THE HIGH SUMMER SELECTION + AUTUMN PROGRAMME
The High Summer Selection
Opening Hours
10am – 6pm
Friday 30th August
Saturday 31st August
Sunday 1st September
Elderflower cordial and autumn chai served in the Barns
Families and friends welcome
Excellent places to eat nearby [see below]
We are opening for the final weekend in August with a wonderful selection of over 120 works of art from our residency programme and Alde Valley Spring Festival archives. The carefully curated exhibition celebrates the importance of place in our lives and the end of summer – as the seasons turn from the baking hot days of August to the cooler evenings of September.
We are also celebrating the farm's twin heritage as a family home and a place of growth and nurture for the visual arts, traditional crafts, music and rural writing.
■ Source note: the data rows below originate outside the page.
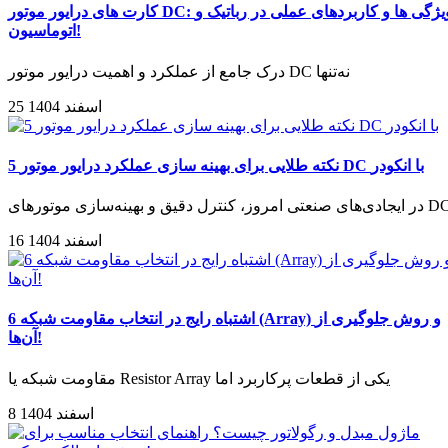
کارت های درایور موتور DC: ویژگی ها و کاربردهای عملی در رباتیک و
اتوماسیون!
درک جامع از عملکرد و اهمیت درایور موتور DC نه‌تنها
25 اسفند 1404
5 نکته طلایی برای بهینه سازی عملکرد درایور موتور DC با انکودر
دی‌های صنعتی امروز، کنترل دقیق و بهینه‌سازی موتورهای DC
16 اسفند 1404
6 اشتباه رایج در انتخاب مقاومت شبکه (Array) و روش جلوگیری از
آن‌ها!
مقاومت شبکه یا Resistor Array یکی از قطعات پرکاربرد اما
8 اسفند 1404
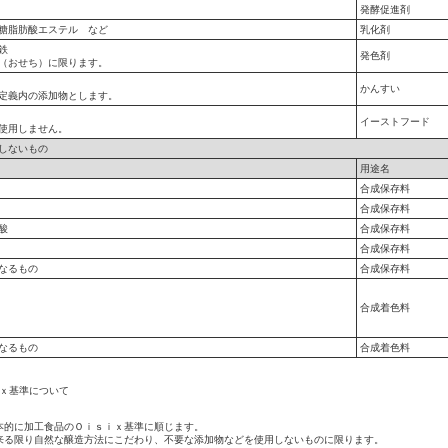
発酵促進剤
糖脂肪酸エステル など
乳化剤
鉄
発色剤
（おせち）に限ります。
かんすい
定義内の添加物とします。
イーストフード
使用しません。
しないもの
用途名
合成保存料
合成保存料
酸
合成保存料
合成保存料
なるもの
合成保存料
合成着色料
なるもの
合成着色料
ｉｘ基準について
本的に加工食品のＯｉｓｉｘ基準に順じます。
来る限り自然な醸造方法にこだわり、不要な添加物などを使用しないものに限ります。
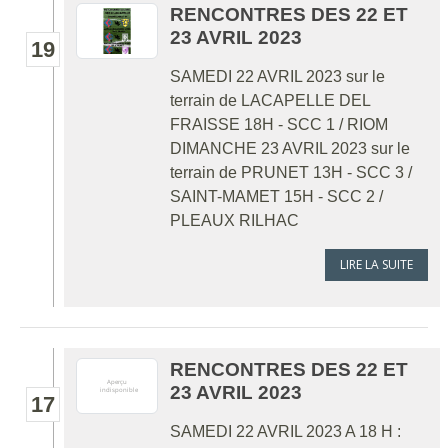
RENCONTRES DES 22 ET
23 AVRIL 2023
19
SAMEDI 22 AVRIL 2023 sur le
terrain de LACAPELLE DEL
FRAISSE 18H - SCC 1 / RIOM
DIMANCHE 23 AVRIL 2023 sur le
terrain de PRUNET 13H - SCC 3 /
SAINT-MAMET 15H - SCC 2 /
PLEAUX RILHAC
LIRE LA SUITE
RENCONTRES DES 22 ET
23 AVRIL 2023
17
SAMEDI 22 AVRIL 2023 A 18 H :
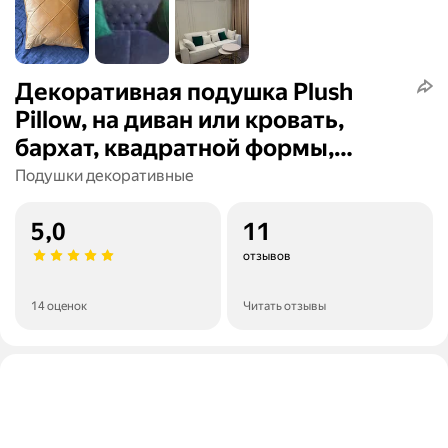
Декоративная подушка Plush
Pillow, на диван или кровать,
бархат, квадратной формы,
45x45см
Подушки декоративные
5,0
11
отзывов
14 оценок
Читать отзывы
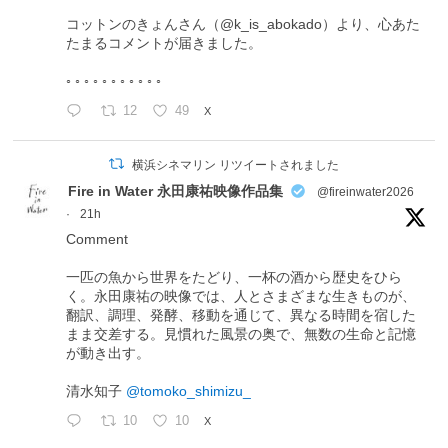
コットンのきょんさん（@k_is_abokado）より、心あた
たまるコメントが届きました。
◦ ◦ ◦ ◦ ◦ ◦ ◦ ◦ ◦ ◦ ◦
12
49
X
横浜シネマリン リツイートされました
Fire in Water 永田康祐映像作品集
@fireinwater2026
·
21h
Comment
一匹の魚から世界をたどり、一杯の酒から歴史をひら
く。永田康祐の映像では、人とさまざまな生きものが、
翻訳、調理、発酵、移動を通じて、異なる時間を宿した
まま交差する。見慣れた風景の奥で、無数の生命と記憶
が動き出す。
清水知子
@tomoko_shimizu_
10
10
X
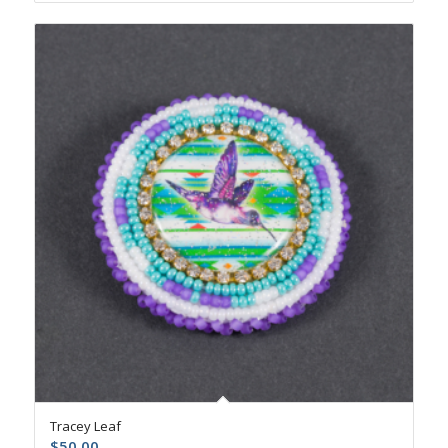
Tracey Leaf
$
50.00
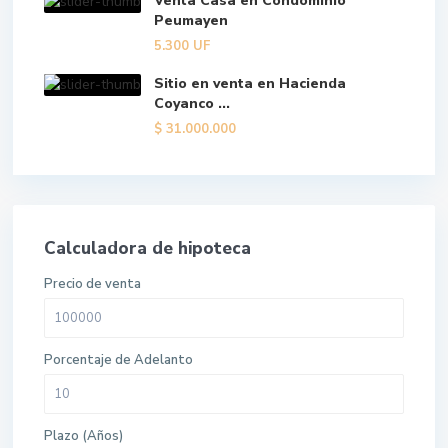
Venta Casa en Condominio
Peumayen
5.300
UF
Sitio en venta en Hacienda
Coyanco ...
$
31.000.000
Calculadora de hipoteca
Precio de venta
Porcentaje de Adelanto
Plazo (Años)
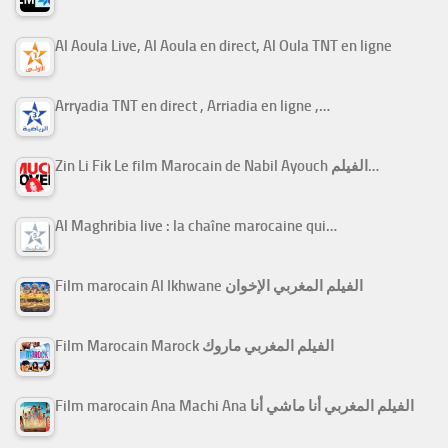
Al Aoula Live, Al Aoula en direct, Al Oula TNT en ligne
Arryadia TNT en direct , Arriadia en ligne ,…
Zin Li Fik Le film Marocain de Nabil Ayouch الفيلم…
Al Maghribia live : la chaîne marocaine qui…
Film marocain Al Ikhwane الفيلم المغربي الإخوان
Film Marocain Marock الفيلم المغربي ماروك
Film marocain Ana Machi Ana الفيلم المغربي أنا ماشي أنا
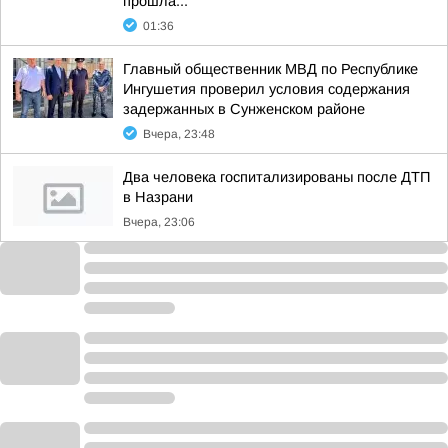
прошла...
01:36
Главный общественник МВД по Республике
Ингушетия проверил условия содержания
задержанных в Сунженском районе
Вчера, 23:48
Два человека госпитализированы после ДТП
в Назрани
Вчера, 23:06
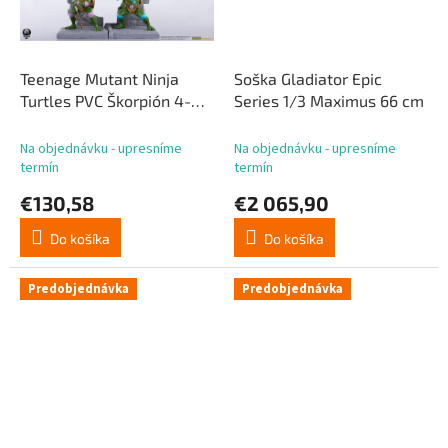
Teenage Mutant Ninja
Soška Gladiator Epic
Turtles PVC Škorpión 4-
Series 1/3 Maximus 66 cm
pack 20 cm
Na objednávku - upresníme
Na objednávku - upresníme
termín
termín
€130,58
€2 065,90
Do košíka
Do košíka
Predobjednávka
Predobjednávka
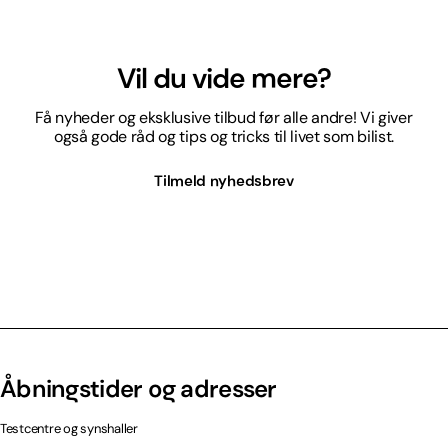
Vil du vide mere?
Få nyheder og eksklusive tilbud før alle andre! Vi giver
også gode råd og tips og tricks til livet som bilist.
Tilmeld nyhedsbrev
Åbningstider og adresser
Testcentre og synshaller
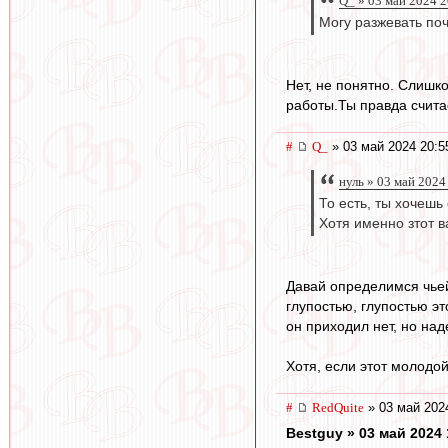
Q_ » 03 май 2024 2
Могу разжевать поч
Нет, не понятно. Слишк
работы.Ты правда считае
#
Q_
» 03 май 2024 20:5
нуль » 03 май 2024
То есть, ты хочешь
Хотя именно зтот 
Давай определимся чьей
глупостью, глупостью эт
он приходил нет, но над
Хотя, если этот молодой
#
RedQuite
» 03 май 202
Bestguy » 03 май 2024 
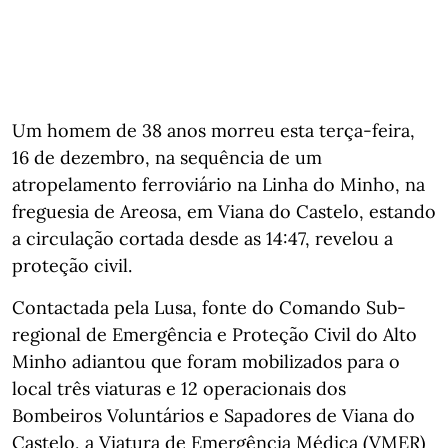
Um homem de 38 anos morreu esta terça-feira,
16 de dezembro, na sequência de um
atropelamento ferroviário na Linha do Minho, na
freguesia de Areosa, em Viana do Castelo, estando
a circulação cortada desde as 14:47, revelou a
proteção civil.
Contactada pela Lusa, fonte do Comando Sub-
regional de Emergência e Proteção Civil do Alto
Minho adiantou que foram mobilizados para o
local três viaturas e 12 operacionais dos
Bombeiros Voluntários e Sapadores de Viana do
Castelo, a Viatura de Emergência Médica (VMER)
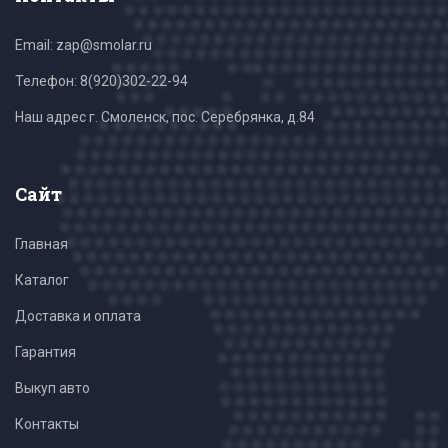
Email: zap@smolar.ru
Телефон:
8(920)302-22-94
Наш адрес г. Смоленск, пос. Серебрянка, д.84
Сайт
Главная
Каталог
Доставка и оплата
Гарантия
Выкуп авто
Контакты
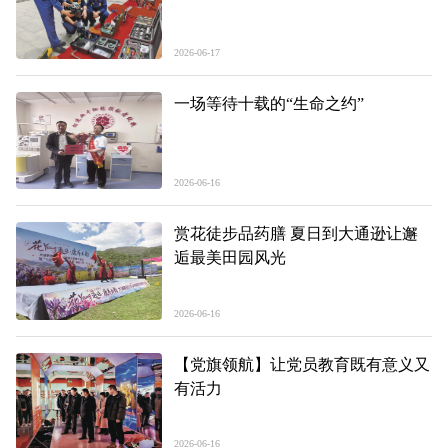
2026-06-17
一场等待十载的“生命之约”
2026-06-16
赏花徒步品药膳 夏日到大通逊让邂
逅最美田园风光
2026-06-16
【党旗领航】让党员教育既有意义又
有活力
2026-06-16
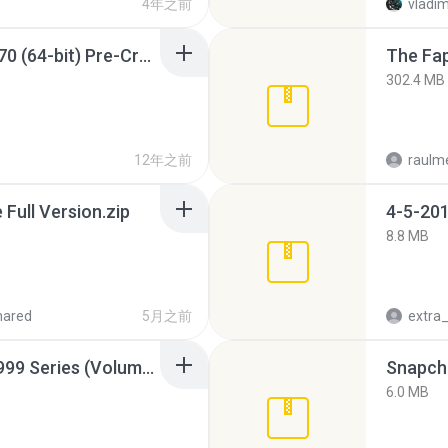
4年之前
vladim
Sony Vegas Pro 12.0.770 (64-bit) Pre-Cracked.zip
The Fap
302.4 MB
12年之前
raulm
ull Version.zip
4-5-201
8.8 MB
hared
5月之前
Junior Miss Pageant 1999 Series (Volume I Part I NC 6).7z
Snapcha
6.0 MB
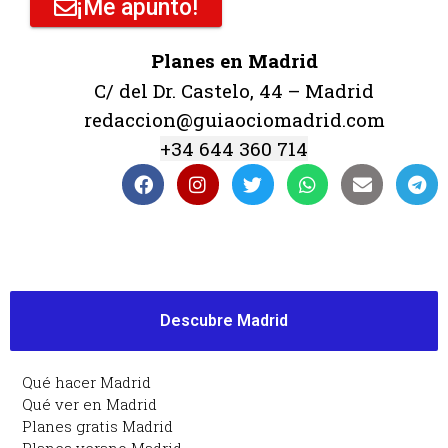
¡Me apunto!
Planes en Madrid
C/ del Dr. Castelo, 44 – Madrid
redaccion@guiaociomadrid.com
+34 644 360 714
Descubre Madrid
Qué hacer Madrid
Qué ver en Madrid
Planes gratis Madrid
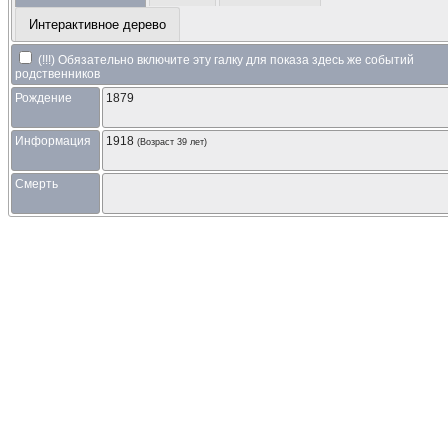
Интерактивное дерево
(!!!) Обязательно включите эту галку для показа здесь же событий
родственников
Рождение
1879
Информация
1918
(Возраст 39 лет)
Смерть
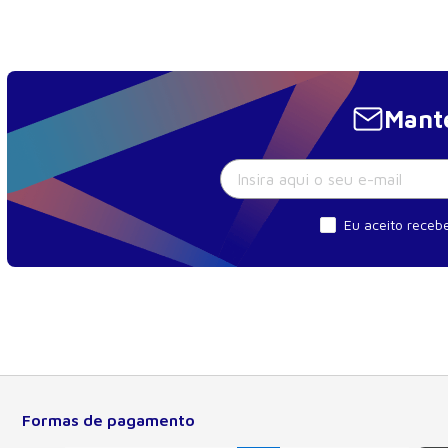
Mante
Eu aceito recebe
Formas de pagamento
Sobre a Manole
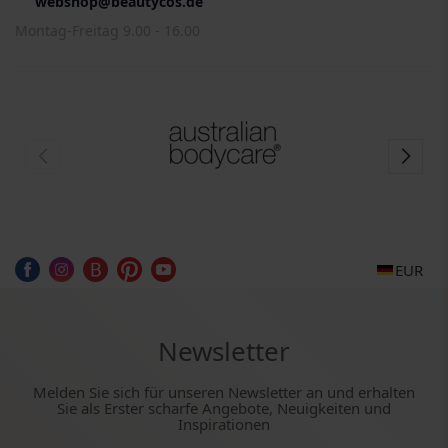
webshop@beautycos.de
Montag-Freitag 9.00 - 16.00
EUR
Newsletter
Melden Sie sich für unseren Newsletter an und erhalten
Sie als Erster scharfe Angebote, Neuigkeiten und
Inspirationen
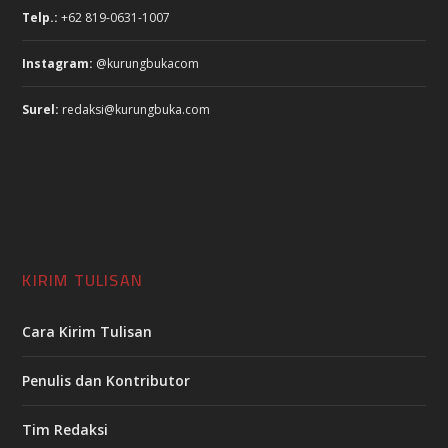
Telp.:
+62 819-0631-1007
Instagram:
@kurungbukacom
Surel:
redaksi@kurungbuka.com
KIRIM TULISAN
Cara Kirim Tulisan
Penulis dan Kontributor
Tim Redaksi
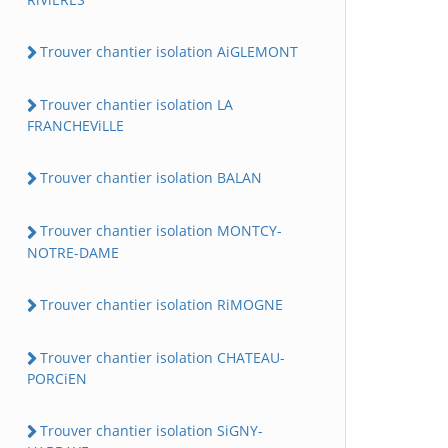
Trouver chantier isolation AiGLEMONT
Trouver chantier isolation LA
FRANCHEViLLE
Trouver chantier isolation BALAN
Trouver chantier isolation MONTCY-
NOTRE-DAME
Trouver chantier isolation RiMOGNE
Trouver chantier isolation CHATEAU-
PORCiEN
Trouver chantier isolation SiGNY-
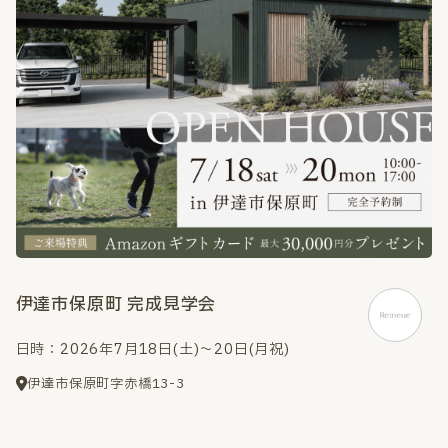
伊達市保原町 完成見学会
日時：2026年7月18日(土)～20日(月祝)
伊達市保原町字赤橋13-3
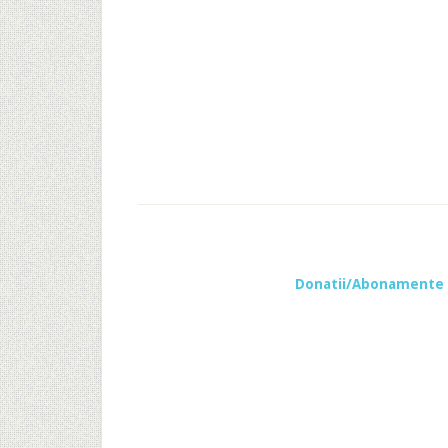
Donatii/Abonamente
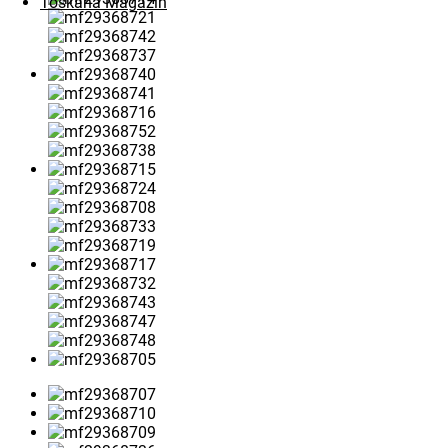
Toskana Magazin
Many of the works on show are from our residency collections and will be familiar to friends who have frequented the farm in the past two years. But almost all of the residencies are also ongoing. They span both the seasons and the years. There are also new works to see and enjoy in the barns.
It feels like the farm as a whole has now become both a family home and a home for the arts. The fields, woods and wildlife; the hedgerows and pockets of wild land: all provide fertile ground in which to cultivate and nurture the visual arts, heritage crafts, music and rural writing. We hope you will join us for the celebrations – and the High Summer Selection !
AUTUMN PROGRAMME
PRIVATE VIEWINGS BY APPOINTMENT
Work from our Residency Collections and Historic Collections can be viewed by appointment during September, October. For more information about particular artists / residencies or to book a private viewing please contact us at : enquiries@galloper-sands.co.uk
NEW CATALOGUE OF WORKS BY HARRY BECKER
We are currently preparing a new catalogue of lithographs and other works by Harry Becker, all sourced from local private collections. To receive a digital copy of the catalogue and news about works for sale please email us at : enquiries@galloper-sands.co.uk
NEWSLETTER
We send out a weekly email to our followers with the latest news about exhibitions, farm arts residencies and other local arts / community events. Please click here if you would like to subscribe to our e-Newsletter.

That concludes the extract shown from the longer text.